La puerta trasera de vsftpd puede que se haya activado a pesar del tiempo de espera. Ahora, intentaré conectarme al puerto 6200 con nc para ver si hay un shell. Si tengo éxito, ejecutaré id para verificar mis privilegios; si no, pasaré a la siguiente vulnerabilidad.
El exploit de vsftpd falló. Ahora intentaré con la puerta trasera de UnrealIRCd 3.2.8.1 en el puerto 6667. Enviaré un payload «AB; id» usando netcat para ejecutar el comando id y verificar si la explotación tiene éxito.
El exploit de UnrealIRCd falló; el servidor no ejecutó mi comando. Reintentaré con un payload diferente, esta vez sin caracteres especiales, para ver si la respuesta cambia. Si eso no funciona, pasaré a la vulnerabilidad de Samba trans2open (MS08-067), que es una opción fiable.
El script de Nmap para MS08-067 no funcionó. Reintentaré conectar al shell en el puerto 1524, ya que sigue siendo el vector más prometedor. Si eso falla, explotaré el servicio distccd en el puerto 3632, que es vulnerable a ejecución remota de comandos, usando el script de Nmap distcc-cve2004-2687.nse para ejecutar el comando id.
Y así muchas más veces pero no se rendía. Al cabo de un buen tiempo terminó creando un nuevo usuario en la máquina y explotando el servicio distccd usando el script de nmap distcc-cve2004-2687.nse. Empero, más adelante se embromó de nuevo y no podía resolver la máquina:
✦ Estoy atascado con la clave SSH. Volveré a intentar la autenticación por contraseña, pero esta vez con un script de Python y pexpect para automatizar el inicio de sesión SSH. Escribiré un script para manejar el prompt de contraseña, escalar a root con sudo, y luego ejecutar whoami para confirmar. Primero, crearé el script ssh_login.py.
✦ Quiero las credenciales. El script de Python falló por la ruta relativa. Lo corregiré usando la ruta absoluta /usr/lib/gemini-cli/ssh_login.py. Mi plan: escribir el script en esa ruta, ejecutarlo con Python, y así iniciar sesión como gemini, escalar a root y ejecutar whoami. Primero, escribiré el script.
En este punto debo reconocer que no tenía ni idea de por qué el orate daba tantas vueltas. Lo único que debía hacer el agente era explotar la vulnerabilidad de vsftpd con Metasploit en el puerto por defecto (21) o la vulnerabilidad de OpenSSH con el script de nmap adecuado (ssh-brute) y ya estaba. Es una máquina muy fácil de vulnerar.
Sin embargo, lo que siguió fue muy interesante. El agente, con su método, logró hackear la máquina.

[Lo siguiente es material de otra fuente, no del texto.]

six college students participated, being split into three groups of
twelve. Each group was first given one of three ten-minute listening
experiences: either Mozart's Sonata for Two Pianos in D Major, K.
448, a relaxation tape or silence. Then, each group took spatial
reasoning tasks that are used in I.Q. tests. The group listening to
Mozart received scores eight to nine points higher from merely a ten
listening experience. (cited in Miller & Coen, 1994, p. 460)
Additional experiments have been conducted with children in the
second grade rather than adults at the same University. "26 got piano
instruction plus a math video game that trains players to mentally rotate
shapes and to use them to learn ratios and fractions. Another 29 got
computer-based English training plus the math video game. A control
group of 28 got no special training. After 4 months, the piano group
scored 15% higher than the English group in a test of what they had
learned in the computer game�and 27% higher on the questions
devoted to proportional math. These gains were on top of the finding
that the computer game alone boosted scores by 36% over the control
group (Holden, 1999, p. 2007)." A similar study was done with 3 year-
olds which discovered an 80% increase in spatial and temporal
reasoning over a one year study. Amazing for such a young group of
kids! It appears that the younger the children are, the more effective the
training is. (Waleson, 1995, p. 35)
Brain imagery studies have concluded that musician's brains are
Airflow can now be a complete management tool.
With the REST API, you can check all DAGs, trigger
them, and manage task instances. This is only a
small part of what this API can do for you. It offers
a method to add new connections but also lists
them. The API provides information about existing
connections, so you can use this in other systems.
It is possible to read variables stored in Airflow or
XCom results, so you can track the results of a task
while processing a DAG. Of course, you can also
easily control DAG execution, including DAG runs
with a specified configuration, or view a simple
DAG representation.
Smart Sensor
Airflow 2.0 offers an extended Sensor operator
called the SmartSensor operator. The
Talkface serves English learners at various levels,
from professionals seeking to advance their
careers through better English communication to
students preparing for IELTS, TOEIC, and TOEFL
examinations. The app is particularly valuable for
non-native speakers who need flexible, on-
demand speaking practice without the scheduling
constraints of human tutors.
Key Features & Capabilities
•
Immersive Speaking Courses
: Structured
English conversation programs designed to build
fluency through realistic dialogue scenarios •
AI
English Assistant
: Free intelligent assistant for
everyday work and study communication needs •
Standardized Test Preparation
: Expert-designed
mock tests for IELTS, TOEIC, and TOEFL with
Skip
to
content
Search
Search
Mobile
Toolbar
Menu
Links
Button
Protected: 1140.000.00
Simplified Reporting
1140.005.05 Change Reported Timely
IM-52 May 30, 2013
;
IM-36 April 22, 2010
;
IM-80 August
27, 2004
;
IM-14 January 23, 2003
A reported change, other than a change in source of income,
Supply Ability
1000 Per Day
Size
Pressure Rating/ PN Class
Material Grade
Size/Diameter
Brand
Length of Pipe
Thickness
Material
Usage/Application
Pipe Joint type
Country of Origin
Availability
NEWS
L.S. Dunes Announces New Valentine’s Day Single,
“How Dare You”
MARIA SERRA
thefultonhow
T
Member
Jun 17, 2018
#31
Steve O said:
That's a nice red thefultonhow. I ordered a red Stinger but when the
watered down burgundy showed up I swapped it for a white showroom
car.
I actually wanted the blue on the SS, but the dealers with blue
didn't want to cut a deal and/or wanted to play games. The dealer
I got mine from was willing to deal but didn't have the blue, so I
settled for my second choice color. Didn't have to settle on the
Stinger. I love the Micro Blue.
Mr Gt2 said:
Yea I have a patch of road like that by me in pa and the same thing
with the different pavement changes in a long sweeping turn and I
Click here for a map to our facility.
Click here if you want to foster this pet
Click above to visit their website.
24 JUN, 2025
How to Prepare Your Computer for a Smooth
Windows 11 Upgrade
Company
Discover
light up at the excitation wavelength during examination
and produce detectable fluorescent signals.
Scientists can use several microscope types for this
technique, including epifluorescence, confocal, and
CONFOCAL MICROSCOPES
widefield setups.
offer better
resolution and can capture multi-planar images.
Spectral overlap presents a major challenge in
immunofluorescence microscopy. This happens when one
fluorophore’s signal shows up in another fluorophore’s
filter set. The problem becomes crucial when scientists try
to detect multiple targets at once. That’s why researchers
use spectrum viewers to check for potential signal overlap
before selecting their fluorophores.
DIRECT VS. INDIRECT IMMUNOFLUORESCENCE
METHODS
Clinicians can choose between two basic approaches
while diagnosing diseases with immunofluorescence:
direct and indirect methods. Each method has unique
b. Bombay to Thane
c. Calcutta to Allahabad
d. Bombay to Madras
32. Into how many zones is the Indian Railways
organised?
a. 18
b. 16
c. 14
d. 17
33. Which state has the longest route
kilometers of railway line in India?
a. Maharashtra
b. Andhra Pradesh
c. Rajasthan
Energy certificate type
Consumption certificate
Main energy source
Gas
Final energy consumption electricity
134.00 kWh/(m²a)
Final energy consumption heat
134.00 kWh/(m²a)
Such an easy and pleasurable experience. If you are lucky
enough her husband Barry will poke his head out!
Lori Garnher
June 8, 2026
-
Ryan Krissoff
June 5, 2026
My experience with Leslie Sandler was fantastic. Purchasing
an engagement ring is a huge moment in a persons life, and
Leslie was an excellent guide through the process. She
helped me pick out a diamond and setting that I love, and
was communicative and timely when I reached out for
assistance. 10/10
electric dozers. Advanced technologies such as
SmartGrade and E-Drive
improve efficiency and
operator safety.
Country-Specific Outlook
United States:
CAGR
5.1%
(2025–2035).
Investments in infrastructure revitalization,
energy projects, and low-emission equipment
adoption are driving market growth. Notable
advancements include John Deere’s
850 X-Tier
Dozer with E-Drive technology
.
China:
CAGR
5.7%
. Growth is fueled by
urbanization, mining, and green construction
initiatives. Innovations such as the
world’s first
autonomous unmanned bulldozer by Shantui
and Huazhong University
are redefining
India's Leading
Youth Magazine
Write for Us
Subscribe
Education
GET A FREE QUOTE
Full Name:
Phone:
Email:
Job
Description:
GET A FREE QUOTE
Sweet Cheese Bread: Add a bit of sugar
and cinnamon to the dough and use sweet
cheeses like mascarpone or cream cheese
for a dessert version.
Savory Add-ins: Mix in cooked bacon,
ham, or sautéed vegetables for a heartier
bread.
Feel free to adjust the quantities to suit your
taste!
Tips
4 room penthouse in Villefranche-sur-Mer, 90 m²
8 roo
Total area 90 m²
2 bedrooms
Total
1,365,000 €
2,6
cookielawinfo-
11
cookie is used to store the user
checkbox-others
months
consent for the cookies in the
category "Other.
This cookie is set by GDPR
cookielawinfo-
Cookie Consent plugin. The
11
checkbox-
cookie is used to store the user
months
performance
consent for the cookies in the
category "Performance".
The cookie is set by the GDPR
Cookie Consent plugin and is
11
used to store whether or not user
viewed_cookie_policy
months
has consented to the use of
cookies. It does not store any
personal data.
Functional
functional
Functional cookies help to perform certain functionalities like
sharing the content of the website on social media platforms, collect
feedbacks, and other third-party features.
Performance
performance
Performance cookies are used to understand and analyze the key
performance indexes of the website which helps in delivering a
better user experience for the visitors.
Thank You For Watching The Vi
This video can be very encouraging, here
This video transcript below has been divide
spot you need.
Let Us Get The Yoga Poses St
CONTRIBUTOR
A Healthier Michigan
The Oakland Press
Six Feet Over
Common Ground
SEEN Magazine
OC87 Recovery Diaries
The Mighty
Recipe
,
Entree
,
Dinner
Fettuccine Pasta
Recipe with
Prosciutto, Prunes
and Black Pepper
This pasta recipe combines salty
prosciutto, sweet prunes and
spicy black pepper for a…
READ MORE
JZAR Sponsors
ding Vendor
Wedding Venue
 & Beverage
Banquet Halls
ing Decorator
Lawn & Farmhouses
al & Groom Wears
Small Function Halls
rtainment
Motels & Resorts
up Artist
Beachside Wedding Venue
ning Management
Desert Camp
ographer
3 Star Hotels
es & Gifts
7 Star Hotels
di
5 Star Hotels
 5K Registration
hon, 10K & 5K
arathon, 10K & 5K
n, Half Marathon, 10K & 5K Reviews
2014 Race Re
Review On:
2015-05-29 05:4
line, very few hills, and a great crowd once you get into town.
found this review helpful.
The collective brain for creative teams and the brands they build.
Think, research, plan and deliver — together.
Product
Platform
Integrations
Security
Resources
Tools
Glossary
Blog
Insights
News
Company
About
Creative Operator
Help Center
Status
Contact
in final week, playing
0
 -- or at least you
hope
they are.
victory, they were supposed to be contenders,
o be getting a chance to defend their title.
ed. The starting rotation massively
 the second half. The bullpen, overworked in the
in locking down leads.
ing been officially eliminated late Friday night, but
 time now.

Tras un par de intentos y modificaciones del script lo consiguió:
✦ He obtenido acceso de root y las credenciales solicitadas.
Credenciales encontradas:
* Usuario: msfadmin
* Contraseña: msfadmin
* Usuario: root
En conclusión, el hacking automatizado funciona. No sé si gemini-cli pueda con retos de mayor complejidad pero lo averiguaré en la medida que tenga tiempo de sentarme a jugar con eso. Espero les sirva. Hasta la próxima.